§ TASK GOAL
Print the records below exactly as they appear.

Start of DATASET RECORDS

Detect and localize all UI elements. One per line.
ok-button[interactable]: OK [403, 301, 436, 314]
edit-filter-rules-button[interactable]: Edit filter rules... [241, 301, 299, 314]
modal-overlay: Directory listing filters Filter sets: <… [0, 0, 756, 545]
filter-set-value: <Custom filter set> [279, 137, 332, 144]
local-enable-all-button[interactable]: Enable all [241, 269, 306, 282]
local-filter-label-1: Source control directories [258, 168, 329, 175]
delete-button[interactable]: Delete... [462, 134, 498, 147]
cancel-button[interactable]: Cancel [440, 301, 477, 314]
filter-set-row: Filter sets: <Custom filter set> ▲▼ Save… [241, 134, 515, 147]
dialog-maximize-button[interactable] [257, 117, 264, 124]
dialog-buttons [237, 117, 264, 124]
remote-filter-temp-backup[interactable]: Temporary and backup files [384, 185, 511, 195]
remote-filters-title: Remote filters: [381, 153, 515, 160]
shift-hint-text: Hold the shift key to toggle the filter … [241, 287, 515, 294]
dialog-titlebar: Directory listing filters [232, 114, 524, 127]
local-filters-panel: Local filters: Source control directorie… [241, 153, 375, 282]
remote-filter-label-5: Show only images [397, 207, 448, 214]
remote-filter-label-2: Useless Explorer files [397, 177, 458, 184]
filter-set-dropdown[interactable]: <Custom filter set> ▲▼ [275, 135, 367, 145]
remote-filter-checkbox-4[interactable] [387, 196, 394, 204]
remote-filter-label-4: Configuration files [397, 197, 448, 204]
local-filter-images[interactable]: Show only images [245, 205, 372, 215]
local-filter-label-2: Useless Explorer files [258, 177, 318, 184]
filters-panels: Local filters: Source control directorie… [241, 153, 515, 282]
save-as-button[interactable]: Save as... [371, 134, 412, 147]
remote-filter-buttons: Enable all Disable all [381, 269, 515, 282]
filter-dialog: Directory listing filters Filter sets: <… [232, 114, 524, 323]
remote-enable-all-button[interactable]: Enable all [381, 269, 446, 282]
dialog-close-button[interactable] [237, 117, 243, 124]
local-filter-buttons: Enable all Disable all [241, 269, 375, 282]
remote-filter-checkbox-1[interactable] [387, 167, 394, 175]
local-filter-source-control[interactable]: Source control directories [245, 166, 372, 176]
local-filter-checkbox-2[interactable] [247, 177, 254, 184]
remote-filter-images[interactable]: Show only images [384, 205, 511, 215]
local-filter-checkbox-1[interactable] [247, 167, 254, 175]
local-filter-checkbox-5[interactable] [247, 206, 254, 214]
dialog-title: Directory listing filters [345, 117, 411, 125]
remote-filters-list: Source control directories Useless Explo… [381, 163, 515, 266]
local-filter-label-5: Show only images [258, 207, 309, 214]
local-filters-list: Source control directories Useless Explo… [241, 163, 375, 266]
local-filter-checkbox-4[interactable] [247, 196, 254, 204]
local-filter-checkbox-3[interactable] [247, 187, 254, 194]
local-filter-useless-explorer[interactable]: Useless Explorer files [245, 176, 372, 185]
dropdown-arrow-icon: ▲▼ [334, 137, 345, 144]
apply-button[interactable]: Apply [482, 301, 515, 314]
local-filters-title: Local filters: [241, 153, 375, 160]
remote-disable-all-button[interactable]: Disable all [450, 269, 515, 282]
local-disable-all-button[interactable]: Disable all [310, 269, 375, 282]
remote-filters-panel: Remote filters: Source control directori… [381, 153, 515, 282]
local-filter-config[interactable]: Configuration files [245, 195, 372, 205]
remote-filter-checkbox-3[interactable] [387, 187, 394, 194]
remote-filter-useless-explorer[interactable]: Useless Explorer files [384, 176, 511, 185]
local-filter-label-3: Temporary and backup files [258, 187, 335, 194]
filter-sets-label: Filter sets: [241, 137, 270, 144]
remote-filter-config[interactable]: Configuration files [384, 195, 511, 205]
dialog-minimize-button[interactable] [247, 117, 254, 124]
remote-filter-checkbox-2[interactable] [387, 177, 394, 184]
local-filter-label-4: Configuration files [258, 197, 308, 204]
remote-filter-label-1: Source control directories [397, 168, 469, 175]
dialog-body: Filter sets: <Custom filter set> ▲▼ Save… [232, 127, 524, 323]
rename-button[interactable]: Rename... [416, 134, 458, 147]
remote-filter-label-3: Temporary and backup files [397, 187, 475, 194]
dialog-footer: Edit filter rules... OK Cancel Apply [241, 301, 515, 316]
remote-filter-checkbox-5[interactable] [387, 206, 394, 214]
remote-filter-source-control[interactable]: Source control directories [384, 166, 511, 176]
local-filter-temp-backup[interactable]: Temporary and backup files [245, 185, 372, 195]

End of DATASET RECORDS

§ SOLUTION FOR THIS TASK
Detect and localize all UI elements. One per line.
ok-button[interactable]: OK [403, 301, 436, 314]
edit-filter-rules-button[interactable]: Edit filter rules... [241, 301, 299, 314]
modal-overlay: Directory listing filters Filter sets: <… [0, 0, 756, 545]
filter-set-value: <Custom filter set> [279, 137, 332, 144]
local-enable-all-button[interactable]: Enable all [241, 269, 306, 282]
local-filter-label-1: Source control directories [258, 168, 329, 175]
delete-button[interactable]: Delete... [462, 134, 498, 147]
cancel-button[interactable]: Cancel [440, 301, 477, 314]
filter-set-row: Filter sets: <Custom filter set> ▲▼ Save… [241, 134, 515, 147]
dialog-maximize-button[interactable] [257, 117, 264, 124]
dialog-buttons [237, 117, 264, 124]
remote-filter-temp-backup[interactable]: Temporary and backup files [384, 185, 511, 195]
remote-filters-title: Remote filters: [381, 153, 515, 160]
shift-hint-text: Hold the shift key to toggle the filter … [241, 287, 515, 294]
dialog-titlebar: Directory listing filters [232, 114, 524, 127]
local-filters-panel: Local filters: Source control directorie… [241, 153, 375, 282]
remote-filter-label-5: Show only images [397, 207, 448, 214]
remote-filter-label-2: Useless Explorer files [397, 177, 458, 184]
filter-set-dropdown[interactable]: <Custom filter set> ▲▼ [275, 135, 367, 145]
remote-filter-checkbox-4[interactable] [387, 196, 394, 204]
remote-filter-label-4: Configuration files [397, 197, 448, 204]
local-filter-images[interactable]: Show only images [245, 205, 372, 215]
local-filter-label-2: Useless Explorer files [258, 177, 318, 184]
filters-panels: Local filters: Source control directorie… [241, 153, 515, 282]
save-as-button[interactable]: Save as... [371, 134, 412, 147]
remote-filter-buttons: Enable all Disable all [381, 269, 515, 282]
filter-dialog: Directory listing filters Filter sets: <… [232, 114, 524, 323]
remote-enable-all-button[interactable]: Enable all [381, 269, 446, 282]
dialog-close-button[interactable] [237, 117, 243, 124]
local-filter-buttons: Enable all Disable all [241, 269, 375, 282]
remote-filter-checkbox-1[interactable] [387, 167, 394, 175]
local-filter-source-control[interactable]: Source control directories [245, 166, 372, 176]
local-filter-checkbox-2[interactable] [247, 177, 254, 184]
remote-filter-images[interactable]: Show only images [384, 205, 511, 215]
local-filter-checkbox-1[interactable] [247, 167, 254, 175]
local-filter-checkbox-5[interactable] [247, 206, 254, 214]
dialog-title: Directory listing filters [345, 117, 411, 125]
remote-filters-list: Source control directories Useless Explo… [381, 163, 515, 266]
local-filter-label-5: Show only images [258, 207, 309, 214]
local-filters-list: Source control directories Useless Explo… [241, 163, 375, 266]
local-filter-checkbox-4[interactable] [247, 196, 254, 204]
local-filter-checkbox-3[interactable] [247, 187, 254, 194]
local-filter-useless-explorer[interactable]: Useless Explorer files [245, 176, 372, 185]
dropdown-arrow-icon: ▲▼ [334, 137, 345, 144]
apply-button[interactable]: Apply [482, 301, 515, 314]
local-filters-title: Local filters: [241, 153, 375, 160]
remote-disable-all-button[interactable]: Disable all [450, 269, 515, 282]
local-disable-all-button[interactable]: Disable all [310, 269, 375, 282]
remote-filters-panel: Remote filters: Source control directori… [381, 153, 515, 282]
local-filter-config[interactable]: Configuration files [245, 195, 372, 205]
remote-filter-checkbox-3[interactable] [387, 187, 394, 194]
remote-filter-useless-explorer[interactable]: Useless Explorer files [384, 176, 511, 185]
local-filter-label-3: Temporary and backup files [258, 187, 335, 194]
filter-sets-label: Filter sets: [241, 137, 270, 144]
remote-filter-config[interactable]: Configuration files [384, 195, 511, 205]
dialog-minimize-button[interactable] [247, 117, 254, 124]
remote-filter-checkbox-2[interactable] [387, 177, 394, 184]
local-filter-label-4: Configuration files [258, 197, 308, 204]
remote-filter-label-1: Source control directories [397, 168, 469, 175]
dialog-body: Filter sets: <Custom filter set> ▲▼ Save… [232, 127, 524, 323]
rename-button[interactable]: Rename... [416, 134, 458, 147]
remote-filter-label-3: Temporary and backup files [397, 187, 475, 194]
dialog-footer: Edit filter rules... OK Cancel Apply [241, 301, 515, 316]
remote-filter-checkbox-5[interactable] [387, 206, 394, 214]
remote-filter-source-control[interactable]: Source control directories [384, 166, 511, 176]
local-filter-temp-backup[interactable]: Temporary and backup files [245, 185, 372, 195]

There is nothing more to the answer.